Ensuite, le NCERT finance la formation des jeunes sélectionnés jusqu’au doctorat à l’aide des bourses. De son côté, l’Indian Technical and Economic Cooperation Programme (ITEC),lancé dès 1964, finance des bourses pour former des ingénieurs venus de pays en voie de développement.
L’ouverture à l’international ne s’arrête pas là. Si l’Inde forme des jeunes issus de pays plus pauvres qu’elle, elle ne rechigne pas à passer des accords avec les entreprises des pays développés.
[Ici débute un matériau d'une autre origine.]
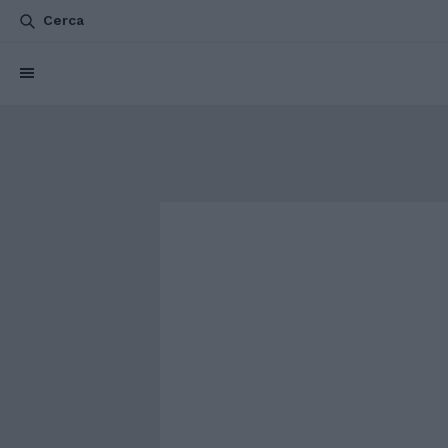
Cerca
Ainsi, le premier ministre Rajiv Gandhi, qui était connu pour être un passionné d’informatique, a négocié un accord bilatéral de coopération scientifique et technologique avec le Japon en 1985. L’investissement de Suzuki Motors Corporation en Inde dans les années 1980 a contribué au développement de l’industrie automobile et à l’introduction de technologies japonaises en Inde.
Des liens avec les États-Unis ont été aussi créés. Dans les années 1960, l’émigration d’ingénieurs indiens a été perçue comme une fuite des cerveaux. Quelques années plus tard, les échanges se font dans les deux sens. En 1987, ouvre le bureau d’Infosys Technologies Ltd, entreprise fondée par N.R. Narayana Murthy avec sept autres ingénieurs logiciels à Bangalore en 1981. En 2000, la société a aidé plusieurs entreprises américaines à corriger le bug de l’an 2000 avec une équipe de cinquante ingénieurs.
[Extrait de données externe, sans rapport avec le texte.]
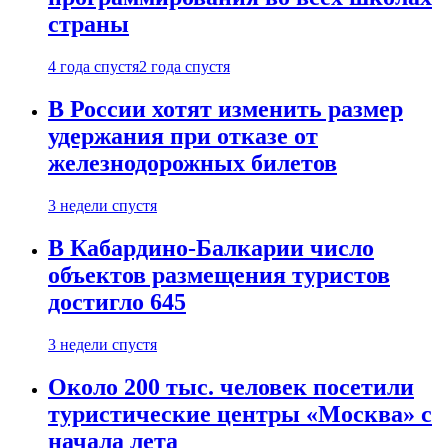
страны
4 года спустя
2 года спустя
В России хотят изменить размер
удержания при отказе от
железнодорожных билетов
3 недели спустя
В Кабардино-Балкарии число
объектов размещения туристов
достигло 645
3 недели спустя
Около 200 тыс. человек посетили
туристические центры «Москва» с
начала лета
Si les entreprises indiennes telles que Infosys, Wipro, Cognizant, Tata Consultancy Services, and Tech Mahindra sont aujourd’hui présentes dans la Silicon Valley, et si environ 25 % des start-up de la Silicon Valley sont dirigées par les Indiens, les entreprises de Silicon Valley investissent plus d’un milliard de dollars par an en Inde. Ce brassage nécessite et facilite la formation d’ingénieurs en Inde.
Le revers de la médaille
Si les succès indiens sont incontestables, ils ne doivent pas occulter certains défis qui se posent aujourd’hui. D’ores et déjà, les institutions de formation d’ingénieurs chinoises sont mieux classées au niveau international.
L’entrée par concours garantit certes l’égalité entre tous et l’inclusion des femmes. Reste que le système est dans les faits moins égalitaire qu’il n’y paraît. En effet, les classes aisées peuvent envoyer leurs enfants dans des sessions préparatoires privées qui coûtent cher. En outre, la compétition est si forte que certains étudiants se suicident après avoir échoué au concours d’entrée pour ne pas décevoir leurs parents. Une fois intégrée, la formation est exigeante et ne laisse pas beaucoup de place au repos.
Le taux d’insertion des ingénieurs indiens a tourné autour de 57 % en 2023. Et la récente annonce par le gouvernement indien d’une mission pour la IA promet de créer des débouchées pour les ingénieurs formés en Inde. De quoi créer peut-être une nouvelle vague de figures emblématiques des succès scientifiques de l’Inde.